*** DATA SUPPLIED ***

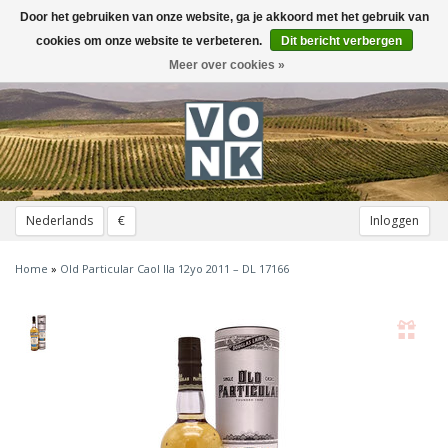
Door het gebruiken van onze website, ga je akkoord met het gebruik van
Toggle
navigation
cookies om onze website te verbeteren.
Dit bericht verbergen
Meer over cookies »
Nederlands
€
Inloggen
Home
»
Old Particular Caol Ila 12yo 2011 – DL 17166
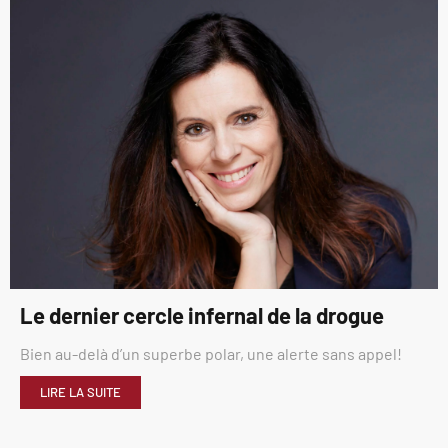
Le dernier cercle infernal de la drogue
Bien au-delà d’un superbe polar, une alerte sans appel!
LIRE LA SUITE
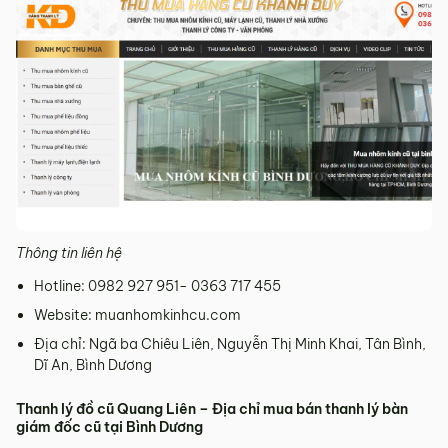
Thông tin liên hệ
Hotline: 0982 927 951- 0363 717 455
Website: muanhomkinhcu.com
Địa chỉ: Ngã ba Chiêu Liên, Nguyễn Thị Minh Khai, Tân Bình,
Dĩ An, Bình Dương
Thanh lý đồ cũ Quang Liên – Địa chỉ mua bán thanh lý bàn
giám đốc cũ tại Bình Dương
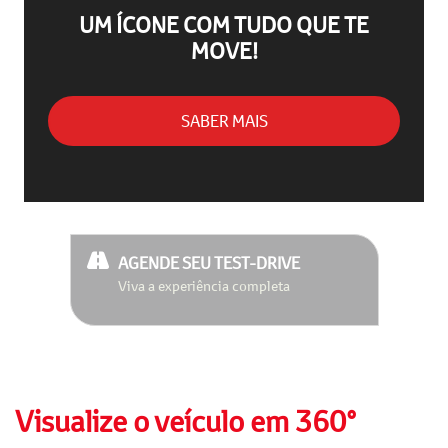
UM ÍCONE COM TUDO QUE TE
MOVE!
SABER MAIS
AGENDE SEU TEST-DRIVE
Viva a experiência completa
Visualize o veículo em 360°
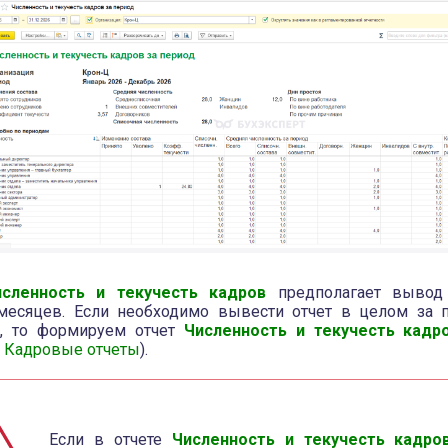
исленность и текучесть кадров
предполагает вывод
месяцев. Если необходимо вывести отчет в целом за п
), то формируем отчет
Численность и текучесть кадр
 Кадровые отчеты
).
Если в отчете
Численность и текучесть кадро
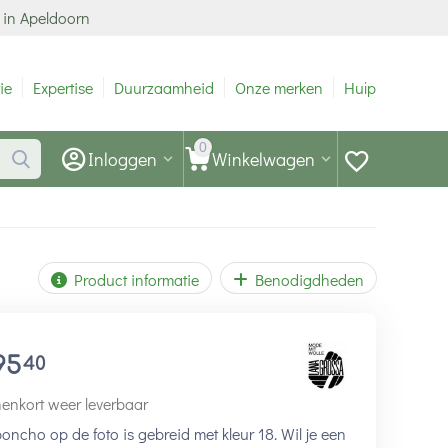
 in Apeldoorn
ie
Expertise
Duurzaamheid
Onze merken
Hulp
0
Inloggen
Winkelwagen
Product informatie
Benodigdheden
95
40
enkort weer leverbaar
oncho op de foto is gebreid met kleur 18. Wil je een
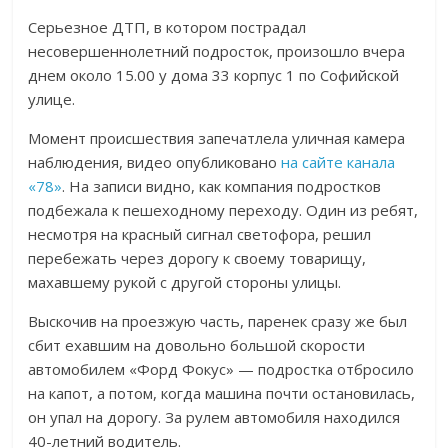
Серьезное ДТП, в котором пострадал
несовершеннолетний подросток, произошло вчера
днем около 15.00 у дома 33 корпус 1 по Софийской
улице.
Момент происшествия запечатлела уличная камера
наблюдения, видео опубликовано
на сайте канала
«78»
. На записи видно, как компания подростков
подбежала к пешеходному переходу. Один из ребят,
несмотря на красный сигнал светофора, решил
перебежать через дорогу к своему товарищу,
махавшему рукой с другой стороны улицы.
Выскочив на проезжую часть, паренек сразу же был
сбит ехавшим на довольно большой скорости
автомобилем «Форд Фокус» — подростка отбросило
на капот, а потом, когда машина почти остановилась,
он упал на дорогу. За рулем автомобиля находился
40-летний водитель.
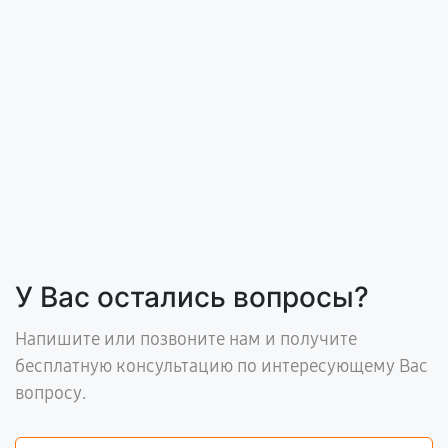
У Вас остались вопросы?
Напишите или позвоните нам и получите
бесплатную консультацию по интересующему Вас
вопросу.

*** End of DATA SUPPLIED ***

YOUR INSTRUCTIONS - If a picture appears among the records, leave it out, and otherwise reproduce exactly every line from the first line through the one with "месяцев. Если необходимо", both included.

ANSWER FOR THIS EXERCISE -
Door het gebruiken van onze website, ga je akkoord met het gebruik van
Toggle
navigation
cookies om onze website te verbeteren.
Dit bericht verbergen
Meer over cookies »
Nederlands
€
Inloggen
Home
»
Old Particular Caol Ila 12yo 2011 – DL 17166
Le dernier cercle infernal de la drogue
Bien au-delà d’un superbe polar, une alerte sans appel!
LIRE LA SUITE
Thông tin liên hệ
Hotline: 0982 927 951- 0363 717 455
Website: muanhomkinhcu.com
Địa chỉ: Ngã ba Chiêu Liên, Nguyễn Thị Minh Khai, Tân Bình,
Dĩ An, Bình Dương
Thanh lý đồ cũ Quang Liên – Địa chỉ mua bán thanh lý bàn
giám đốc cũ tại Bình Dương
UM ÍCONE COM TUDO QUE TE
MOVE!
SABER MAIS
AGENDE SEU TEST-DRIVE
Viva a experiência completa
Visualize o veículo em 360°
исленность и текучесть кадров
предполагает вывод
месяцев. Если необходимо вывести отчет в целом за п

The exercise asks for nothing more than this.